● **Data extracted from a collection**
________________
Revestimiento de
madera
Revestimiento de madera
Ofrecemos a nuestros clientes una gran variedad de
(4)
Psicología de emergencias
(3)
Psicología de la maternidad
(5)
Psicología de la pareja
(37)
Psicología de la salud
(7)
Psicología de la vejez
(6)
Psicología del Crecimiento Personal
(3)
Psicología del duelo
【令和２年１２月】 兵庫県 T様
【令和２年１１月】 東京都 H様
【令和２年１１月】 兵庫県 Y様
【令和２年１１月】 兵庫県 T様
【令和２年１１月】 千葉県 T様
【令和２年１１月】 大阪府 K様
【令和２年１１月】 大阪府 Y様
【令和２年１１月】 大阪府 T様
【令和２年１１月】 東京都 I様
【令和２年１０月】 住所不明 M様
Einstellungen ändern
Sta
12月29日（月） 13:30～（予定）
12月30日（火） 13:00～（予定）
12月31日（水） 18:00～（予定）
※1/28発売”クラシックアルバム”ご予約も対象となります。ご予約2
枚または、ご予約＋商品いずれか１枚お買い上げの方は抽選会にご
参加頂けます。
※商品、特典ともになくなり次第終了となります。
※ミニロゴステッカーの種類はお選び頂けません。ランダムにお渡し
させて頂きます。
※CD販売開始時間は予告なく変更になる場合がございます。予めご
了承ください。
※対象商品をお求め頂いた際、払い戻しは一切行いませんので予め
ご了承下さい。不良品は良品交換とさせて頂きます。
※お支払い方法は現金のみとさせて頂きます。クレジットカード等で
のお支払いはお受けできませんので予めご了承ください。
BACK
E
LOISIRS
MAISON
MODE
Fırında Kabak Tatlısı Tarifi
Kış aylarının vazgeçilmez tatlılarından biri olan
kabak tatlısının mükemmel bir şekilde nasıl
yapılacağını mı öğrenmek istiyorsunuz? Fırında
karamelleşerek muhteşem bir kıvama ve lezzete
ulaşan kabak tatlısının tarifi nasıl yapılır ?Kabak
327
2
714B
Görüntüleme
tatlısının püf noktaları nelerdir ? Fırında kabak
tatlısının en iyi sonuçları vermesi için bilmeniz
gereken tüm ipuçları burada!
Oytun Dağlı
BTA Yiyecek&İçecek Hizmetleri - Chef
________________
● **EXERCISE INSTRUCTIONS**
All of the entries must be written out exactly as they stand.

● **OUTPUT OF THE EXERCISE**
Revestimiento de
madera
Revestimiento de madera
Ofrecemos a nuestros clientes una gran variedad de
(4)
Psicología de emergencias
(3)
Psicología de la maternidad
(5)
Psicología de la pareja
(37)
Psicología de la salud
(7)
Psicología de la vejez
(6)
Psicología del Crecimiento Personal
(3)
Psicología del duelo
【令和２年１２月】 兵庫県 T様
【令和２年１１月】 東京都 H様
【令和２年１１月】 兵庫県 Y様
【令和２年１１月】 兵庫県 T様
【令和２年１１月】 千葉県 T様
【令和２年１１月】 大阪府 K様
【令和２年１１月】 大阪府 Y様
【令和２年１１月】 大阪府 T様
【令和２年１１月】 東京都 I様
【令和２年１０月】 住所不明 M様
Einstellungen ändern
Sta
12月29日（月） 13:30～（予定）
12月30日（火） 13:00～（予定）
12月31日（水） 18:00～（予定）
※1/28発売”クラシックアルバム”ご予約も対象となります。ご予約2
枚または、ご予約＋商品いずれか１枚お買い上げの方は抽選会にご
参加頂けます。
※商品、特典ともになくなり次第終了となります。
※ミニロゴステッカーの種類はお選び頂けません。ランダムにお渡し
させて頂きます。
※CD販売開始時間は予告なく変更になる場合がございます。予めご
了承ください。
※対象商品をお求め頂いた際、払い戻しは一切行いませんので予め
ご了承下さい。不良品は良品交換とさせて頂きます。
※お支払い方法は現金のみとさせて頂きます。クレジットカード等で
のお支払いはお受けできませんので予めご了承ください。
BACK
E
LOISIRS
MAISON
MODE
Fırında Kabak Tatlısı Tarifi
Kış aylarının vazgeçilmez tatlılarından biri olan
kabak tatlısının mükemmel bir şekilde nasıl
yapılacağını mı öğrenmek istiyorsunuz? Fırında
karamelleşerek muhteşem bir kıvama ve lezzete
ulaşan kabak tatlısının tarifi nasıl yapılır ?Kabak
327
2
714B
Görüntüleme
tatlısının püf noktaları nelerdir ? Fırında kabak
tatlısının en iyi sonuçları vermesi için bilmeniz
gereken tüm ipuçları burada!
Oytun Dağlı
BTA Yiyecek&İçecek Hizmetleri - Chef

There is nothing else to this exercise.